Real Estate Price Prediction  Model.py

#!/usr/bin/env python
# coding: utf-8

# ## Real Estate - Price Prediction ML Model

# In[1]:


import pandas as pd


# In[2]:


housing= pd.read_csv("data.csv")


# In[3]:


housing.head()


# In[4]:


housing.info()


# In[5]:


housing['CHAS'].value_counts()


# In[6]:


housing.describe()


# In[7]:


#FOR PLOTTING HISTOGRAMS
# %matplotlib inline
# import matplotlib.pyplot as plt
# housing.hist(bins=50,figsize=(20,15))


# ## Training and Testing Splitting of Datasets
# 

# In[8]:


import numpy as np


# In[9]:


#For Learning purpose
# def split_train_test(data,test_ratio):
#     np.random.seed(42)
#     shuffled=np.random.permutation(len(data))
#     test_set_size=int(len(data)*test_ratio)
#     test_indices=shuffled[:test_set_size]
#     train_indices=shuffled[test_set_size:]
#     return data.iloc[train_indices],data.iloc[test_indices]
    

# In[10]:


# train_set,test_set=split_train_test(housing,0.2)


# In[11]:


from sklearn.model_selection import train_test_split
train_set,test_set = train_test_split(housing,test_size=0.2,random_state=42)
print(f"Rows in training set {len(train_set)}\nRows in testing set {len(test_set)}")


# In[12]:


from sklearn.model_selection import StratifiedShuffleSplit
split= StratifiedShuffleSplit(n_splits=1,test_size=0.2,random_state=42)
for train_index,test_index in split.split(housing,housing['CHAS']):
    strat_train_set=housing.loc[train_index]
    strat_test_set=housing.loc[test_index]


# In[13]:


strat_train_set['CHAS'].value_counts()


# In[14]:


strat_test_set['CHAS'].value_counts()


# In[15]:


housing=strat_train_set.copy()


# ## Looking for correlations

# In[16]:


corr_matrix = housing.corr()
corr_matrix['MEDV'].sort_values(ascending=False)


# In[17]:


# from pandas.plotting import scatter_matrix
# attributes = ['MEDV','RM','ZN','LSTAT']
# scatter_matrix(housing[attributes],figsize=(12,8))


# In[18]:


# housing.plot(kind="scatter",x="RM",y="MEDV",alpha=0.8)


# In[19]:


# housing.plot(kind="scatter",x="LSTAT",y="MEDV",alpha=0.8)

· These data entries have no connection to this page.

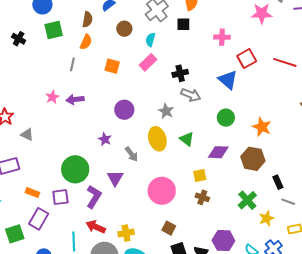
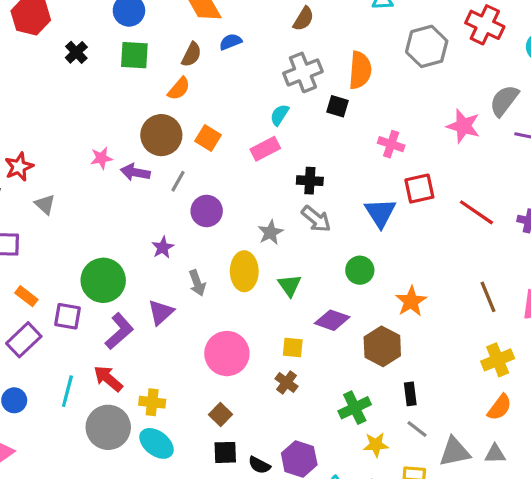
brown circle: (124, 29) -> (161, 135), moved, size x1.6
gray line: (72, 64) -> (178, 181), moved

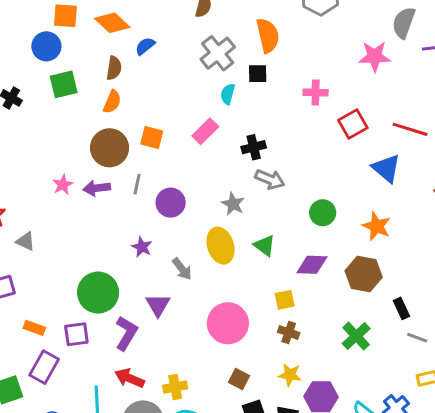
cyan semicircle: (279, 115) -> (228, 94), moved
blue triangle: (380, 213) -> (386, 168), moved
yellow star: (376, 445) -> (290, 375), moved, turned 30

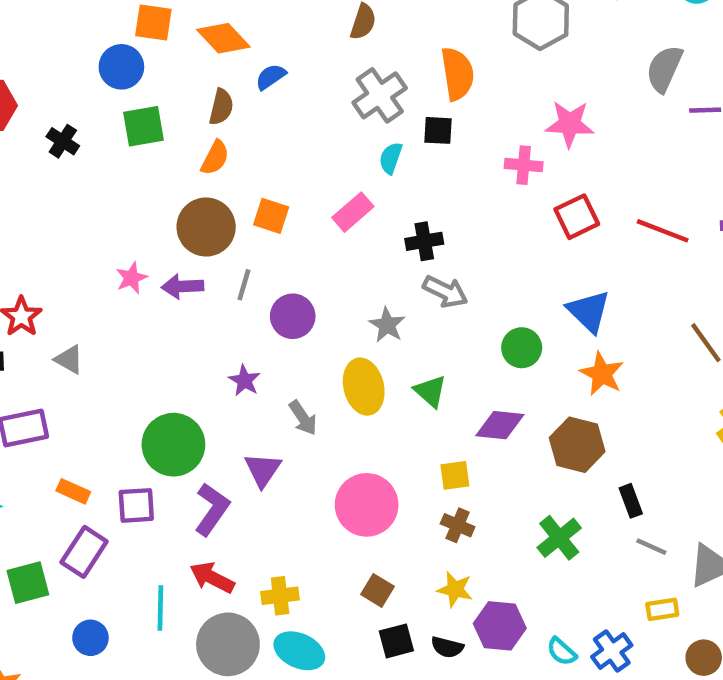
pink star: (375, 56) -> (570, 124), moved
blue triangle: (386, 168) -> (589, 311), moved

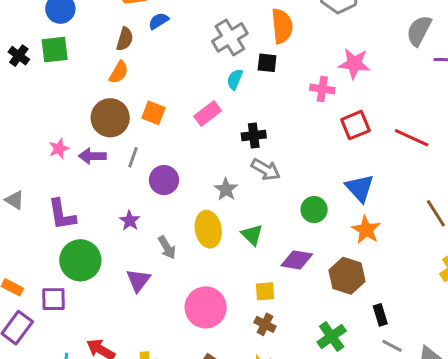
green square: (143, 126) -> (55, 50), moved
purple L-shape: (212, 509) -> (62, 215), moved, turned 132

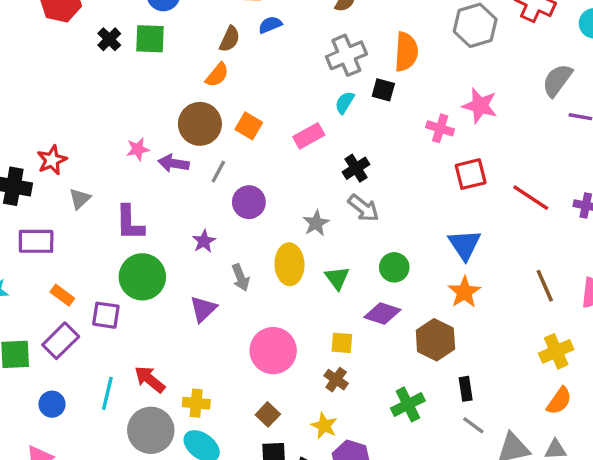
black cross: (254, 136) -> (356, 168), turned -35
gray triangle: (15, 200) -> (80, 199), turned 35
green circle: (314, 210) -> (394, 267), moved

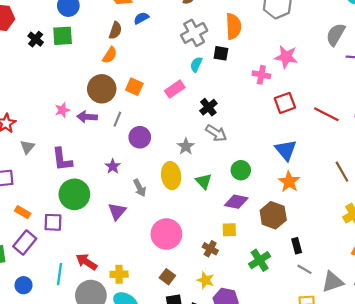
yellow square: (342, 343) -> (229, 230), moved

# ## Trying out new attributes

# In[20]:


housing['TAXRM']=housing['TAX']/housing['RM']


# In[21]:


housing.head(2)


# In[22]:


corr_matrix = housing.corr()
corr_matrix['MEDV'].sort_values(ascending=False)


# In[23]:


# housing.plot(kind="scatter",x="TAXRM",y="MEDV",alpha=0.8)


# In[24]:


#Splitting the features and labels
housing=strat_train_set.drop("MEDV",axis=1)
housing_labels = strat_train_set["MEDV"].copy()


# ## Missing Attributes

# In[25]:


#We are placing the median of RM in the missing dataplaces
median = housing['RM'].median()


# In[26]:


housing['RM'].fillna(median)


# In[27]:


housing.shape


# In[28]:


from sklearn.impute import SimpleImputer
imputer= SimpleImputer(strategy="median")
imputer.fit(housing)


# In[29]:


imputer.statistics_


# In[30]:


#Now we create a transformed Dataframe that consists the imputed values
X= imputer.transform(housing)
housing_tr=pd.DataFrame(X,columns=housing.columns)


# In[31]:


housing_tr.describe()


# ## Creating Workflow Pipeline

# In[32]:


from sklearn.pipeline import Pipeline
from sklearn.preprocessing import StandardScaler

my_pipeline=Pipeline([('imputer',SimpleImputer(strategy="median")),
                     ('std_Scaler',StandardScaler()),
                     ])
#Can add many functions to this pipeline


# In[33]:


housing_num_tr=my_pipeline.fit_transform(housing_tr)
#This applies all the pipeline functions to the imputed np array


# In[34]:


housing_num_tr
#This is what we use as input for predictors


# ## Selecting a desired model for the problem

# In[35]:


from sklearn.linear_model import LinearRegression
from sklearn.tree import DecisionTreeRegressor
from sklearn.ensemble import RandomForestRegressor
# model = LinearRegression()
# model = DecisionTreeRegressor()
model = RandomForestRegressor()
model.fit(housing_num_tr,housing_labels)


# In[36]:


#Now we prepare some test data and test the accuracy of the model
some_data=housing.iloc[:5]
some_labels=housing_labels.iloc[:5]


# In[37]:


prepared_data=my_pipeline.transform(some_data)


# In[38]:


model.predict(prepared_data)


# In[39]:


list(some_labels)


# ## Evaluating the model

# In[40]:


from sklearn.metrics import mean_squared_error
housing_predictions=model.predict(housing_num_tr)
lin_mse=mean_squared_error(housing_labels,housing_predictions)
lin_rmse=np.sqrt(lin_mse)


# In[41]:


lin_mse


# ## Using better Evaluation techniques - Cross Validation

# In[42]:


from sklearn.model_selection import cross_val_score
scores = cross_val_score(model,housing_num_tr,housing_labels,scoring="neg_mean_squared_error",cv=10)
rmse_scores=np.sqrt(-scores)


# In[43]:


rmse_scores


# In[44]:


#defining a function to print scores, mean and std
def print_scores(scores):
    print("Scores:",scores)
    print("Mean:",scores.mean())
    print("Standard Deviation:",scores.std())


# In[45]:


print_scores(rmse_scores)


# ## Saving the Model

# In[46]:


from joblib import dump, load
dump(model,'RealEstatePricePredictor.joblib')


# ## Testing the model on test data

# In[47]:


X_test=strat_test_set.drop("MEDV",axis=1)
Y_test=strat_test_set["MEDV"].copy()
X_test_prepared=my_pipeline.transform(X_test)
final_predictions=model.predict(X_test_prepared)
final_mse=mean_squared_error(Y_test,final_predictions)
final_rmse=np.sqrt(final_mse)


# In[48]:


final_rmse


# In[ ]: